**About this exercise:**
The entries must be restated exactly as written.

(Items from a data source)
· · · · ·
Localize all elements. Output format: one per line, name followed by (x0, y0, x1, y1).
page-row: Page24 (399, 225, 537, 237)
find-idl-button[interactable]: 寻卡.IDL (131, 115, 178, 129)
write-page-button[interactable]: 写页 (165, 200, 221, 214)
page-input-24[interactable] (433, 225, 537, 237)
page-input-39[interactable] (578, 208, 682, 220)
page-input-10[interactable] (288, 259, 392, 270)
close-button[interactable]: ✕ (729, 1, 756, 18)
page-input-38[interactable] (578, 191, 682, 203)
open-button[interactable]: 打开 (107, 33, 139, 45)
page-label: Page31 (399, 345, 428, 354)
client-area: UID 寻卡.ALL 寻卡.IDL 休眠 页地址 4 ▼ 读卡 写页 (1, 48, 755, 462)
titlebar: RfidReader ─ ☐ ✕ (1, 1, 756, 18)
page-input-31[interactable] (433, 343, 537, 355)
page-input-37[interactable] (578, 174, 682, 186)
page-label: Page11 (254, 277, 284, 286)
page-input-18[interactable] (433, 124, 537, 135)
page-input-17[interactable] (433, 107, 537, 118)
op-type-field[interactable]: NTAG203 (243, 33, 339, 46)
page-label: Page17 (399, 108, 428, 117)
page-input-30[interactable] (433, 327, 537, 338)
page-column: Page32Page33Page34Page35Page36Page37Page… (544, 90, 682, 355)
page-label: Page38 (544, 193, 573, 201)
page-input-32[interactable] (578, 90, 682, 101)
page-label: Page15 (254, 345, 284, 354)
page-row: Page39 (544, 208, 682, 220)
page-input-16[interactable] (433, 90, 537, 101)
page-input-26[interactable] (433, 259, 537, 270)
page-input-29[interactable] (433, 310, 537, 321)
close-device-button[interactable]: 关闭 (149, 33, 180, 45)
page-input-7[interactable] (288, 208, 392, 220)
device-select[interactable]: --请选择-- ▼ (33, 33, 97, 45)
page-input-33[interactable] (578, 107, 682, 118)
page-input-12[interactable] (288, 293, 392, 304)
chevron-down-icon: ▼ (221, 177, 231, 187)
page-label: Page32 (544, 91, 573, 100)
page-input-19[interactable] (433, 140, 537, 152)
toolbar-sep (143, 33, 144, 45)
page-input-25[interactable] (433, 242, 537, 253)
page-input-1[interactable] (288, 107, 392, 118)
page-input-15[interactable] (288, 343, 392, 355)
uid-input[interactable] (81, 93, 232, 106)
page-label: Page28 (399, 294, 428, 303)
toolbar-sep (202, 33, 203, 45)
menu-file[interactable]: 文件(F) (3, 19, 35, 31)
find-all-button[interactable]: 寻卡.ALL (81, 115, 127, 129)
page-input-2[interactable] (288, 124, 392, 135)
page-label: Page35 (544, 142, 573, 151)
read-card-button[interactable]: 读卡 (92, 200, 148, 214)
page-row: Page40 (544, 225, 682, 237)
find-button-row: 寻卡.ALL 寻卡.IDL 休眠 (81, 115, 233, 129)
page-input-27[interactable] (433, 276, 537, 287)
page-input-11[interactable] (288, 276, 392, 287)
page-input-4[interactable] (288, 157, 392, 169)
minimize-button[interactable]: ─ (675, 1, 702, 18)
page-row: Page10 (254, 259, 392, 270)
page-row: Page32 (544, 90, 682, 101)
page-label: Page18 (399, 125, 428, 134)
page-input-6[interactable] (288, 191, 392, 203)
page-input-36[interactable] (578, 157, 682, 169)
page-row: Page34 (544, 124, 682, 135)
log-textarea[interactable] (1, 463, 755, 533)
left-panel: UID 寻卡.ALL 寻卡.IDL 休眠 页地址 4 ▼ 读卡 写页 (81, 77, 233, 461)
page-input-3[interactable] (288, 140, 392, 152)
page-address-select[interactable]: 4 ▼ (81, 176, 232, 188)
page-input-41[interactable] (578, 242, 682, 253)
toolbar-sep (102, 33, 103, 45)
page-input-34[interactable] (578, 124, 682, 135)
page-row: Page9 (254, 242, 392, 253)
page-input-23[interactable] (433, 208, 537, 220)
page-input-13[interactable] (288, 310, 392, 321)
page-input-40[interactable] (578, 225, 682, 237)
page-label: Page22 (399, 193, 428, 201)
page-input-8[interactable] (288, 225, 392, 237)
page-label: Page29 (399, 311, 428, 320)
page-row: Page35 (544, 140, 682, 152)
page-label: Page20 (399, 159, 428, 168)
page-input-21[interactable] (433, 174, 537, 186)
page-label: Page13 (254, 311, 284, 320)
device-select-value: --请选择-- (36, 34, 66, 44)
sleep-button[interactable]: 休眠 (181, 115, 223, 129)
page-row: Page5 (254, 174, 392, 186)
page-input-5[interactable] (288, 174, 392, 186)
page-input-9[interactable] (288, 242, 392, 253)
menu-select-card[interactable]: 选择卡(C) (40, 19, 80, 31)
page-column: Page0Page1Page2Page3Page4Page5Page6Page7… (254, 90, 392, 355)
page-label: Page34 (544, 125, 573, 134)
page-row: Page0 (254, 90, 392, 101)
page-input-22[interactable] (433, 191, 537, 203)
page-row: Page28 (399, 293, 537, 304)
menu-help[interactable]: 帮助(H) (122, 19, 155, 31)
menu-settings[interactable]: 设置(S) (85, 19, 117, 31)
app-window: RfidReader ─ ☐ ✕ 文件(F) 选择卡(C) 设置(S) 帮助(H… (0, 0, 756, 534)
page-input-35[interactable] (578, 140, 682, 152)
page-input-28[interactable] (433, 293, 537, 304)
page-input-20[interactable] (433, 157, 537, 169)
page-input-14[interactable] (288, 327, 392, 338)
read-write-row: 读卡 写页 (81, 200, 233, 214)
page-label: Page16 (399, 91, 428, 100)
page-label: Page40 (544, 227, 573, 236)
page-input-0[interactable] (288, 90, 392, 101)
· · · · ·
**Exercise answer:**
Localize all elements. Output format: one per line, name followed by (x0, y0, x1, y1).
page-row: Page24 (399, 225, 537, 237)
find-idl-button[interactable]: 寻卡.IDL (131, 115, 178, 129)
write-page-button[interactable]: 写页 (165, 200, 221, 214)
page-input-24[interactable] (433, 225, 537, 237)
page-input-39[interactable] (578, 208, 682, 220)
page-input-10[interactable] (288, 259, 392, 270)
close-button[interactable]: ✕ (729, 1, 756, 18)
page-input-38[interactable] (578, 191, 682, 203)
open-button[interactable]: 打开 (107, 33, 139, 45)
page-label: Page31 (399, 345, 428, 354)
client-area: UID 寻卡.ALL 寻卡.IDL 休眠 页地址 4 ▼ 读卡 写页 (1, 48, 755, 462)
titlebar: RfidReader ─ ☐ ✕ (1, 1, 756, 18)
page-input-31[interactable] (433, 343, 537, 355)
page-input-37[interactable] (578, 174, 682, 186)
page-label: Page11 (254, 277, 284, 286)
page-input-18[interactable] (433, 124, 537, 135)
page-input-17[interactable] (433, 107, 537, 118)
op-type-field[interactable]: NTAG203 (243, 33, 339, 46)
page-label: Page17 (399, 108, 428, 117)
page-input-30[interactable] (433, 327, 537, 338)
page-column: Page32Page33Page34Page35Page36Page37Page… (544, 90, 682, 355)
page-label: Page38 (544, 193, 573, 201)
page-input-32[interactable] (578, 90, 682, 101)
page-label: Page15 (254, 345, 284, 354)
page-row: Page39 (544, 208, 682, 220)
page-input-16[interactable] (433, 90, 537, 101)
page-input-26[interactable] (433, 259, 537, 270)
page-input-29[interactable] (433, 310, 537, 321)
close-device-button[interactable]: 关闭 (149, 33, 180, 45)
page-input-7[interactable] (288, 208, 392, 220)
device-select[interactable]: --请选择-- ▼ (33, 33, 97, 45)
page-input-33[interactable] (578, 107, 682, 118)
page-input-12[interactable] (288, 293, 392, 304)
chevron-down-icon: ▼ (221, 177, 231, 187)
page-label: Page32 (544, 91, 573, 100)
page-input-19[interactable] (433, 140, 537, 152)
toolbar-sep (143, 33, 144, 45)
page-input-25[interactable] (433, 242, 537, 253)
page-input-1[interactable] (288, 107, 392, 118)
page-input-15[interactable] (288, 343, 392, 355)
uid-input[interactable] (81, 93, 232, 106)
page-label: Page28 (399, 294, 428, 303)
toolbar-sep (202, 33, 203, 45)
menu-file[interactable]: 文件(F) (3, 19, 35, 31)
find-all-button[interactable]: 寻卡.ALL (81, 115, 127, 129)
page-input-2[interactable] (288, 124, 392, 135)
page-label: Page35 (544, 142, 573, 151)
read-card-button[interactable]: 读卡 (92, 200, 148, 214)
page-row: Page40 (544, 225, 682, 237)
find-button-row: 寻卡.ALL 寻卡.IDL 休眠 (81, 115, 233, 129)
page-input-27[interactable] (433, 276, 537, 287)
page-input-11[interactable] (288, 276, 392, 287)
page-input-4[interactable] (288, 157, 392, 169)
minimize-button[interactable]: ─ (675, 1, 702, 18)
page-row: Page10 (254, 259, 392, 270)
page-row: Page32 (544, 90, 682, 101)
page-label: Page18 (399, 125, 428, 134)
page-input-6[interactable] (288, 191, 392, 203)
page-input-36[interactable] (578, 157, 682, 169)
page-row: Page34 (544, 124, 682, 135)
log-textarea[interactable] (1, 463, 755, 533)
left-panel: UID 寻卡.ALL 寻卡.IDL 休眠 页地址 4 ▼ 读卡 写页 (81, 77, 233, 461)
page-input-3[interactable] (288, 140, 392, 152)
page-address-select[interactable]: 4 ▼ (81, 176, 232, 188)
page-input-41[interactable] (578, 242, 682, 253)
toolbar-sep (102, 33, 103, 45)
page-input-34[interactable] (578, 124, 682, 135)
page-row: Page9 (254, 242, 392, 253)
page-input-23[interactable] (433, 208, 537, 220)
page-input-13[interactable] (288, 310, 392, 321)
page-input-40[interactable] (578, 225, 682, 237)
page-label: Page22 (399, 193, 428, 201)
page-input-8[interactable] (288, 225, 392, 237)
page-label: Page29 (399, 311, 428, 320)
page-row: Page35 (544, 140, 682, 152)
page-label: Page20 (399, 159, 428, 168)
page-input-21[interactable] (433, 174, 537, 186)
page-label: Page13 (254, 311, 284, 320)
device-select-value: --请选择-- (36, 34, 66, 44)
sleep-button[interactable]: 休眠 (181, 115, 223, 129)
page-row: Page5 (254, 174, 392, 186)
page-input-5[interactable] (288, 174, 392, 186)
page-input-9[interactable] (288, 242, 392, 253)
menu-select-card[interactable]: 选择卡(C) (40, 19, 80, 31)
page-column: Page0Page1Page2Page3Page4Page5Page6Page7… (254, 90, 392, 355)
page-label: Page34 (544, 125, 573, 134)
page-row: Page0 (254, 90, 392, 101)
page-input-22[interactable] (433, 191, 537, 203)
page-row: Page28 (399, 293, 537, 304)
menu-help[interactable]: 帮助(H) (122, 19, 155, 31)
menu-settings[interactable]: 设置(S) (85, 19, 117, 31)
app-window: RfidReader ─ ☐ ✕ 文件(F) 选择卡(C) 设置(S) 帮助(H… (0, 0, 756, 534)
page-input-35[interactable] (578, 140, 682, 152)
page-input-28[interactable] (433, 293, 537, 304)
page-input-20[interactable] (433, 157, 537, 169)
page-input-14[interactable] (288, 327, 392, 338)
read-write-row: 读卡 写页 (81, 200, 233, 214)
page-label: Page16 (399, 91, 428, 100)
page-label: Page40 (544, 227, 573, 236)
page-input-0[interactable] (288, 90, 392, 101)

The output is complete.